Ever since before I knew my daycare income was going to be slashed, I was telling myself to trust the moment I'm in. Don't panic. Don't let fear rule the moment. Coast with whatever you are given.
It has been challenging to have faith that I am exactly where I need to be but two short months ago, I was falling to pieces and all I could think of was taking a year's leave of absence. A year to be quiet and figure things out. I got three months instead! Bonanza!!
Ever since I realized this gift of time was being presented to me in the most unexpected of ways, my first thought was maybe I could focus on my writing. Maybe I could approach more papers and bring in a little more income from the articles I already write. Maybe I could start compiling my writing, sorting things into "life lessons" called chapters and maybe I could really do this. Maybe I could produce a thing called a book.
It was like a meteor shower. All these seemingly unrelated events were whirling around in my brain and not quite connecting with each other. They were free falling. That is probably what my "ocular migrane" was!! A bombardment of ideas that had not yet found each other!
Yesterday, I had a very interesting email exchange with this person who found my writing through the amazing forces of the Internet. She liked what she read enough to contact me to write something for her. The combination of my love of "letters" and "numbers" made it very easy for me to come up with writing (letters) of the financial (numbers) kind. Maybe I can combine the two forces which have driven me since I was about 9 or 10 years old. I started my letter writing "career" at age 9. I started financial planning the year I saved up for a tape recorder (maybe 10?). Writing and "figgering" ("figuring" for those of you reading this who can't hear my dad's voice in my head when I write this) are an integral part of my being. I can "write" about "numbers"!

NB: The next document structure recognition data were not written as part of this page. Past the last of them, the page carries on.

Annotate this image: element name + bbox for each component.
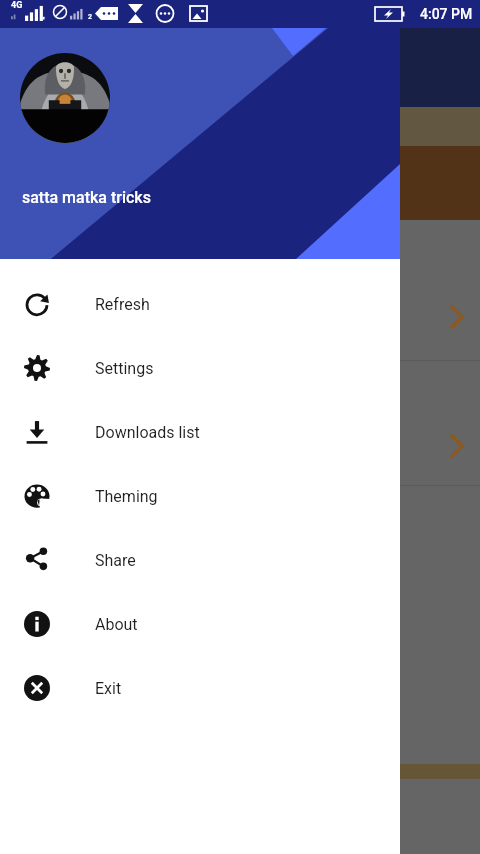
staticText: satta matka tricks — [22, 188, 151, 207]
staticText: Share — [95, 551, 136, 570]
button[interactable]: Theming — [0, 464, 400, 528]
button[interactable]: Share — [0, 528, 400, 592]
staticText: Refresh — [95, 295, 150, 314]
button[interactable]: Open item — [0, 220, 480, 360]
staticText: 4G — [11, 0, 23, 11]
staticText: Settings — [95, 359, 154, 378]
button[interactable]: Profile picture — [20, 53, 110, 143]
button[interactable]: Open item — [0, 361, 480, 485]
staticText: 4:07 PM — [420, 6, 473, 22]
button[interactable]: About — [0, 592, 400, 656]
button[interactable]: Refresh — [0, 272, 400, 336]
staticText: About — [95, 615, 138, 634]
button[interactable]: Settings — [0, 336, 400, 400]
staticText: Exit — [95, 679, 122, 698]
staticText: Downloads list — [95, 423, 200, 442]
button[interactable]: Exit — [0, 656, 400, 720]
staticText: Theming — [95, 487, 158, 506]
button[interactable]: Downloads list — [0, 400, 400, 464]
staticText: 2 — [88, 13, 93, 21]
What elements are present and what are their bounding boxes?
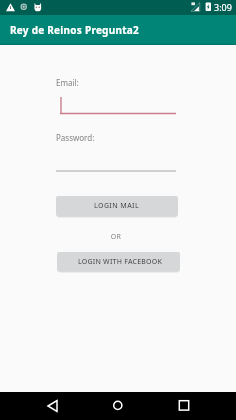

If nothing else, this has given me a launching pad. The beginning of starting to organize my thoughts of the past into chapters for a "book". Within said book, you can be sure to find a section on "Financial Tips from the Financially Inept" because that is where this meteor shower actually started pulling itself together by some magnetic force. This "shower" may become a planet of its own.
Life is really amazing! I love looking at it backwards and seeing how all the pieces of the puzzle (or meteorites) eventually start coming together to create a bigger picture (or a brand new planet altogether).
The coincidences of what I write here and find sitting for me in my inbox moments after I finish my thoughts never cease to amaze me. Here is today's inspiration from Project Happiness (https://projecthappiness.com/):
Followed by this food for thought:
"#FreedomFriday: What would it take for you to let go of control today and trust that everything is unfolding for your greater good?"